*Provided records*
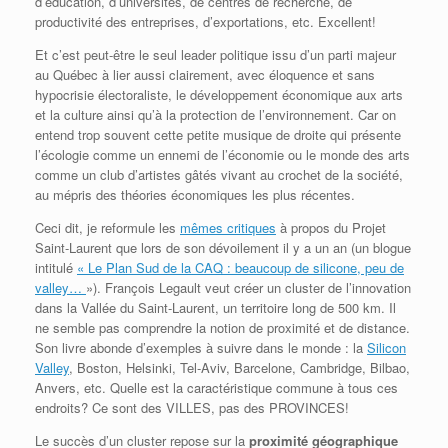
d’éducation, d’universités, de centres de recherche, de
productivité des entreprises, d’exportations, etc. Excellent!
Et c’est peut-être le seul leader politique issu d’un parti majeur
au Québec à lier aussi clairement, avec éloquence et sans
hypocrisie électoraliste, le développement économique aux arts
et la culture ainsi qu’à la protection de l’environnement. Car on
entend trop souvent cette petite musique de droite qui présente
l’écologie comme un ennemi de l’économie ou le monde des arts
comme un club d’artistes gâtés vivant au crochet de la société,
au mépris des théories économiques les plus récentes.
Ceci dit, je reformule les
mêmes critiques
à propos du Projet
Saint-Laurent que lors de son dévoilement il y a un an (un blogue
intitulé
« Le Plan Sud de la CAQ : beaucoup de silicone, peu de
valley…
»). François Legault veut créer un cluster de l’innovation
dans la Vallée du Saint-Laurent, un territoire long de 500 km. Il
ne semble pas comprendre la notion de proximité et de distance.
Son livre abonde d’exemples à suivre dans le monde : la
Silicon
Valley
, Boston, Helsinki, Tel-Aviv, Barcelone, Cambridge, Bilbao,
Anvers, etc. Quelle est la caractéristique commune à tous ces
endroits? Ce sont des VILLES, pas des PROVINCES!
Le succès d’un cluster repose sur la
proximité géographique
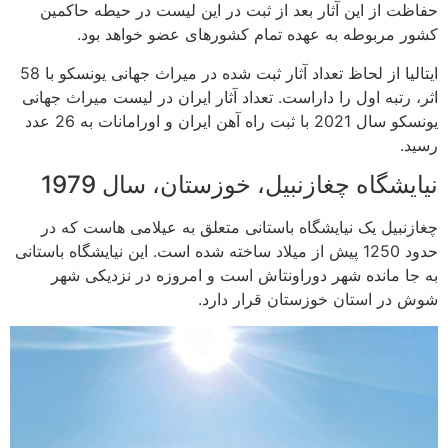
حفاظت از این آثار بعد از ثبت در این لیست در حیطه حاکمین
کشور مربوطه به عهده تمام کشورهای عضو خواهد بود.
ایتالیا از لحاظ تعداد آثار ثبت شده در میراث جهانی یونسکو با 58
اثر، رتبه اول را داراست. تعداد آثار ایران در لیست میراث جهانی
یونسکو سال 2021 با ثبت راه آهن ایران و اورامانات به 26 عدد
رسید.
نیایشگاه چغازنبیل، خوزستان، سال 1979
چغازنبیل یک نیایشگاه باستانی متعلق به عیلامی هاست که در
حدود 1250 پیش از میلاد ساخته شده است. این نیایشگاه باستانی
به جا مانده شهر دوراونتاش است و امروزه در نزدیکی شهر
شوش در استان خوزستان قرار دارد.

*Goal of the exercise*
Leave the pictures out and repeat exactly the lines from the beginning of the records to the line bearing "حدود 1250 پیش", both ends counted.

*Answer section*
d’éducation, d’universités, de centres de recherche, de
productivité des entreprises, d’exportations, etc. Excellent!
Et c’est peut-être le seul leader politique issu d’un parti majeur
au Québec à lier aussi clairement, avec éloquence et sans
hypocrisie électoraliste, le développement économique aux arts
et la culture ainsi qu’à la protection de l’environnement. Car on
entend trop souvent cette petite musique de droite qui présente
l’écologie comme un ennemi de l’économie ou le monde des arts
comme un club d’artistes gâtés vivant au crochet de la société,
au mépris des théories économiques les plus récentes.
Ceci dit, je reformule les
mêmes critiques
à propos du Projet
Saint-Laurent que lors de son dévoilement il y a un an (un blogue
intitulé
« Le Plan Sud de la CAQ : beaucoup de silicone, peu de
valley…
»). François Legault veut créer un cluster de l’innovation
dans la Vallée du Saint-Laurent, un territoire long de 500 km. Il
ne semble pas comprendre la notion de proximité et de distance.
Son livre abonde d’exemples à suivre dans le monde : la
Silicon
Valley
, Boston, Helsinki, Tel-Aviv, Barcelone, Cambridge, Bilbao,
Anvers, etc. Quelle est la caractéristique commune à tous ces
endroits? Ce sont des VILLES, pas des PROVINCES!
Le succès d’un cluster repose sur la
proximité géographique
حفاظت از این آثار بعد از ثبت در این لیست در حیطه حاکمین
کشور مربوطه به عهده تمام کشورهای عضو خواهد بود.
ایتالیا از لحاظ تعداد آثار ثبت شده در میراث جهانی یونسکو با 58
اثر، رتبه اول را داراست. تعداد آثار ایران در لیست میراث جهانی
یونسکو سال 2021 با ثبت راه آهن ایران و اورامانات به 26 عدد
رسید.
نیایشگاه چغازنبیل، خوزستان، سال 1979
چغازنبیل یک نیایشگاه باستانی متعلق به عیلامی هاست که در
حدود 1250 پیش از میلاد ساخته شده است. این نیایشگاه باستانی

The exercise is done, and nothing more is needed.